WORK TO BE COMPLETED
Starting at the line that contains "14 cuidados para manter a voz saudável", reproduce only the lines through the end of the data, exactly, including both the first and the last; skip the pictures.

RECORDED INFORMATION
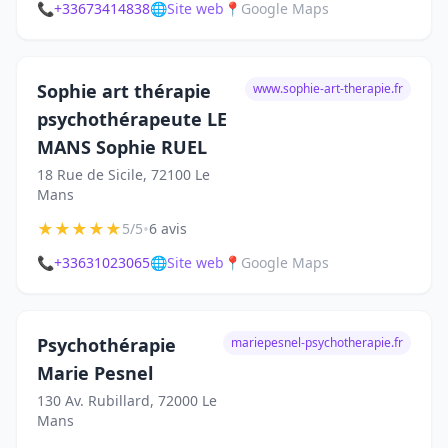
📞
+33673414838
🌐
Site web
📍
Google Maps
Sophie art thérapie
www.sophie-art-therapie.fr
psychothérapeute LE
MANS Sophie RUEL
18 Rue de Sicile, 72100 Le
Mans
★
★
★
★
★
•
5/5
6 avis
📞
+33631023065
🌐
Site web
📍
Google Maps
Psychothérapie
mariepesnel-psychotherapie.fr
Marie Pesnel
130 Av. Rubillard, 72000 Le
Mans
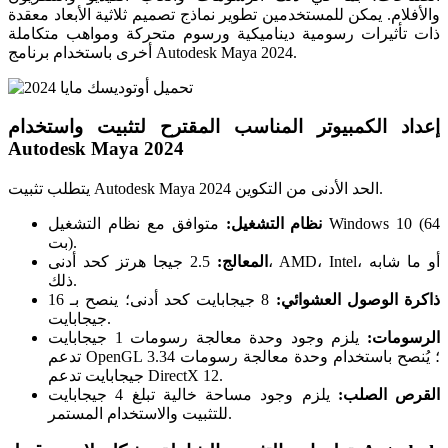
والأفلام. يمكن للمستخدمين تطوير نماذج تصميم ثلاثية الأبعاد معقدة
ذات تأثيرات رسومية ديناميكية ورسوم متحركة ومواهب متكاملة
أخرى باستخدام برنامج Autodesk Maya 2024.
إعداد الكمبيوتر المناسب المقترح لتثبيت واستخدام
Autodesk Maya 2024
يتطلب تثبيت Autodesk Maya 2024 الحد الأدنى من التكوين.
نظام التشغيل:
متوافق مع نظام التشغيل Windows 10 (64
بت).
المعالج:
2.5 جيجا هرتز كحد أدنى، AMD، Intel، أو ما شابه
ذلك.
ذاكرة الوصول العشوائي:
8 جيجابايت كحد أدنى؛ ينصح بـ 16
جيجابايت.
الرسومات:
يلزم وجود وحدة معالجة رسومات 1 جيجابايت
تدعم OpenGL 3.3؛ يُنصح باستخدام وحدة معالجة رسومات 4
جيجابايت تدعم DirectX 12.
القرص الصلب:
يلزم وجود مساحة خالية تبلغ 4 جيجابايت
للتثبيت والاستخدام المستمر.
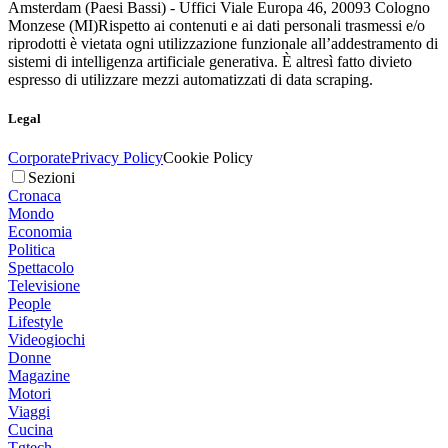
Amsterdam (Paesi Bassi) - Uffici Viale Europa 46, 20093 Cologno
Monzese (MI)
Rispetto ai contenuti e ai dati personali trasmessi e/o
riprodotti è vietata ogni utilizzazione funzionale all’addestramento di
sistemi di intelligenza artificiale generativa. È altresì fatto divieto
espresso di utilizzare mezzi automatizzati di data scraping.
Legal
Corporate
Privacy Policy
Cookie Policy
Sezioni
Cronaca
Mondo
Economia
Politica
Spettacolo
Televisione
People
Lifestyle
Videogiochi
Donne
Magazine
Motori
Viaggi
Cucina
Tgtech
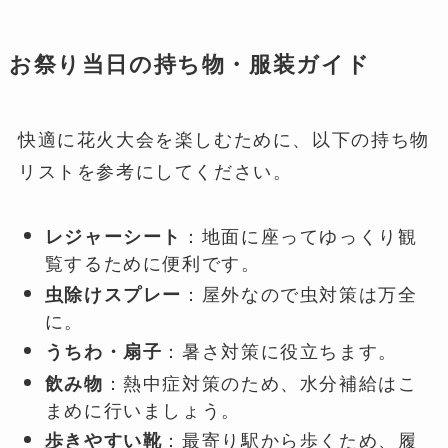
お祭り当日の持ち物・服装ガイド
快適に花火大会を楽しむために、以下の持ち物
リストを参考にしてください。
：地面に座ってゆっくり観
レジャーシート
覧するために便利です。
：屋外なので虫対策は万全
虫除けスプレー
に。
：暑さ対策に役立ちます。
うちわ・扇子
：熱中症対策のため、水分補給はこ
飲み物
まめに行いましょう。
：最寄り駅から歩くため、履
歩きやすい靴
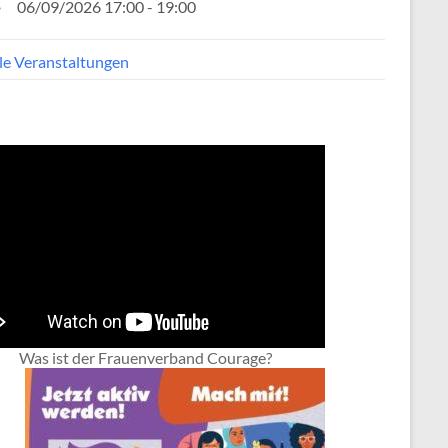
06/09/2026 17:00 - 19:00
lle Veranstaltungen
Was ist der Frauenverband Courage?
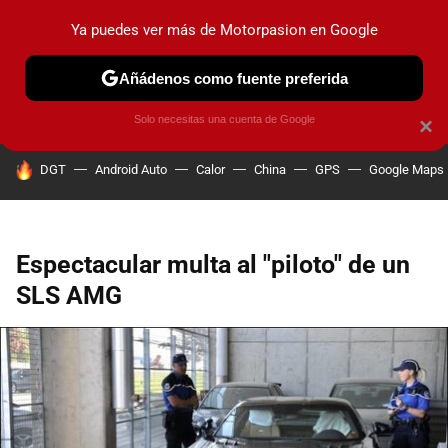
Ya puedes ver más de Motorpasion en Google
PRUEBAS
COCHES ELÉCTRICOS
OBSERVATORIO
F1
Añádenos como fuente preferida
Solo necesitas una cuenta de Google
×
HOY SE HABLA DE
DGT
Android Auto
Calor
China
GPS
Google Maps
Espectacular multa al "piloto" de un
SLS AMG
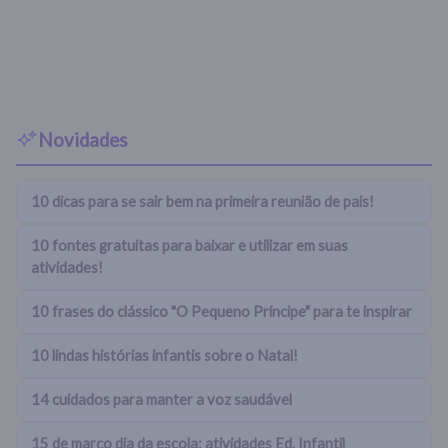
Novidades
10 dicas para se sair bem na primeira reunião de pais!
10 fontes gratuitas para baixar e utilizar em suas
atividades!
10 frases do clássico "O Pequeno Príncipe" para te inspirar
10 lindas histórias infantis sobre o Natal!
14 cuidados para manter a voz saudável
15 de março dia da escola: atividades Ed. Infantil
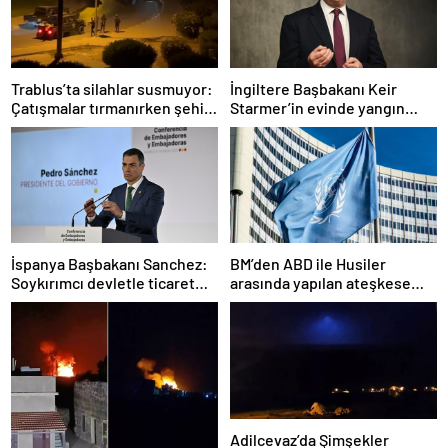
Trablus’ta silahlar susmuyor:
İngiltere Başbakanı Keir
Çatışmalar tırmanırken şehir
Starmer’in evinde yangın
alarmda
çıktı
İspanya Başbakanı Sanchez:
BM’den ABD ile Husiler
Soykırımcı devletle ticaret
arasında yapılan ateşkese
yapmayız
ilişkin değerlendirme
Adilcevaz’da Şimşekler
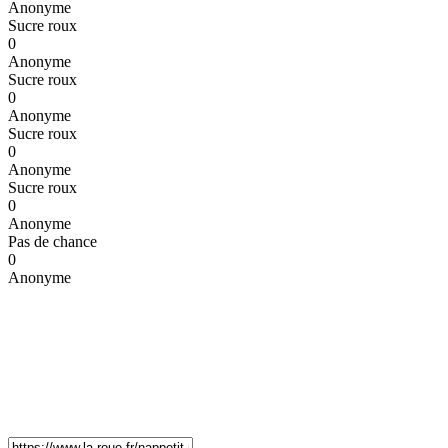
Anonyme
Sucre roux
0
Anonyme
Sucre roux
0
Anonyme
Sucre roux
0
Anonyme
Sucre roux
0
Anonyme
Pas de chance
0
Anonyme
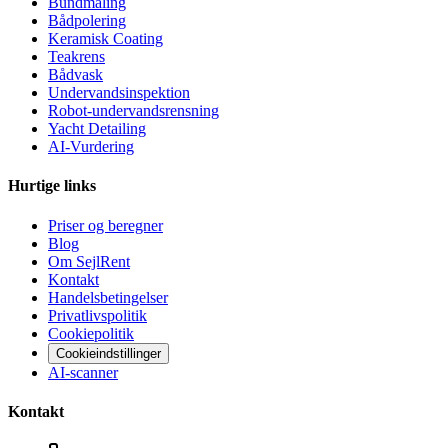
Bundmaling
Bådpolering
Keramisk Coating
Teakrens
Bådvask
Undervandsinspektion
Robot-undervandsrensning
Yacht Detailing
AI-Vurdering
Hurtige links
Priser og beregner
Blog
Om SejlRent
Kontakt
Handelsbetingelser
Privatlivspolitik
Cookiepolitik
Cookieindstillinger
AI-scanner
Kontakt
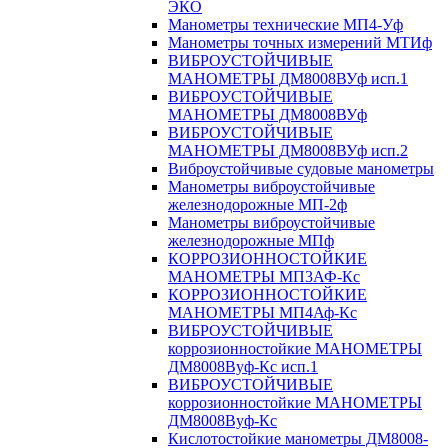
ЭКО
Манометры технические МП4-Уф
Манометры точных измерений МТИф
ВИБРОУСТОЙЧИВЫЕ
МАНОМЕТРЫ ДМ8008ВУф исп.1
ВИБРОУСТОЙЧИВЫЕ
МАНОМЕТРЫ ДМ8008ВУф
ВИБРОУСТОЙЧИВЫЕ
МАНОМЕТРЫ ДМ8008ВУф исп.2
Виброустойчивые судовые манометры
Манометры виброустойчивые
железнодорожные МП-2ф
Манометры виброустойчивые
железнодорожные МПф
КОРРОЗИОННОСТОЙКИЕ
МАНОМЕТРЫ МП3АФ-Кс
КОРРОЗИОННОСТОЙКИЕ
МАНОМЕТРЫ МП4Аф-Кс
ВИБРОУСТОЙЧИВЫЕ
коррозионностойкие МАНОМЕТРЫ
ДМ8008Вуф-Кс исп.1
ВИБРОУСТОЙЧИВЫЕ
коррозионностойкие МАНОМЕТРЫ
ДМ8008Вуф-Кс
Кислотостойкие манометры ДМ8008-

TASK ANSWER
14 cuidados para manter a voz saudável
15 de março dia da escola: atividades Ed. Infantil
Trablus’ta silahlar susmuyor:
İngiltere Başbakanı Keir
Çatışmalar tırmanırken şehir
Starmer’in evinde yangın
alarmda
çıktı
İspanya Başbakanı Sanchez:
BM’den ABD ile Husiler
Soykırımcı devletle ticaret
arasında yapılan ateşkese
yapmayız
ilişkin değerlendirme
Adilcevaz’da Şimşekler
Anonyme
Sucre roux
0
Anonyme
Sucre roux
0
Anonyme
Sucre roux
0
Anonyme
Sucre roux
0
Anonyme
Pas de chance
0
Anonyme
Bundmaling
Bådpolering
Keramisk Coating
Teakrens
Bådvask
Undervandsinspektion
Robot-undervandsrensning
Yacht Detailing
AI-Vurdering
Hurtige links
Priser og beregner
Blog
Om SejlRent
Kontakt
Handelsbetingelser
Privatlivspolitik
Cookiepolitik
Cookieindstillinger
AI-scanner
Kontakt
ЭКО
Манометры технические МП4-Уф
Манометры точных измерений МТИф
ВИБРОУСТОЙЧИВЫЕ
МАНОМЕТРЫ ДМ8008ВУф исп.1
ВИБРОУСТОЙЧИВЫЕ
МАНОМЕТРЫ ДМ8008ВУф
ВИБРОУСТОЙЧИВЫЕ
МАНОМЕТРЫ ДМ8008ВУф исп.2
Виброустойчивые судовые манометры
Манометры виброустойчивые
железнодорожные МП-2ф
Манометры виброустойчивые
железнодорожные МПф
КОРРОЗИОННОСТОЙКИЕ
МАНОМЕТРЫ МП3АФ-Кс
КОРРОЗИОННОСТОЙКИЕ
МАНОМЕТРЫ МП4Аф-Кс
ВИБРОУСТОЙЧИВЫЕ
коррозионностойкие МАНОМЕТРЫ
ДМ8008Вуф-Кс исп.1
ВИБРОУСТОЙЧИВЫЕ
коррозионностойкие МАНОМЕТРЫ
ДМ8008Вуф-Кс
Кислотостойкие манометры ДМ8008-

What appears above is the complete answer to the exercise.